*** Material provided

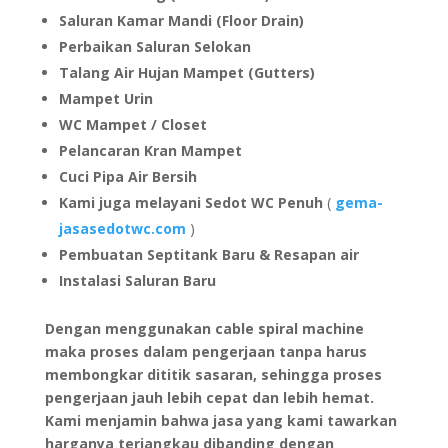
Saluran Kamar Mandi (Floor Drain)
Perbaikan Saluran Selokan
Talang Air Hujan Mampet (Gutters)
Mampet Urin
WC Mampet / Closet
Pelancaran Kran Mampet
Cuci Pipa Air Bersih
Kami juga melayani Sedot WC Penuh
(
gema-
jasasedotwc.com
)
Pembuatan Septitank Baru & Resapan air
Instalasi Saluran Baru
Dengan menggunakan cable spiral machine
maka proses dalam pengerjaan tanpa harus
membongkar dititik sasaran, sehingga proses
pengerjaan jauh lebih cepat dan lebih hemat.
Kami menjamin bahwa jasa yang kami tawarkan
harganya terjangkau dibanding dengan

******

§ **Your objective**
The full listing, transcribed exactly and without its pictures, is the expected result.

§ **Problem solution**
Saluran Kamar Mandi (Floor Drain)
Perbaikan Saluran Selokan
Talang Air Hujan Mampet (Gutters)
Mampet Urin
WC Mampet / Closet
Pelancaran Kran Mampet
Cuci Pipa Air Bersih
Kami juga melayani Sedot WC Penuh
(
gema-
jasasedotwc.com
)
Pembuatan Septitank Baru & Resapan air
Instalasi Saluran Baru
Dengan menggunakan cable spiral machine
maka proses dalam pengerjaan tanpa harus
membongkar dititik sasaran, sehingga proses
pengerjaan jauh lebih cepat dan lebih hemat.
Kami menjamin bahwa jasa yang kami tawarkan
harganya terjangkau dibanding dengan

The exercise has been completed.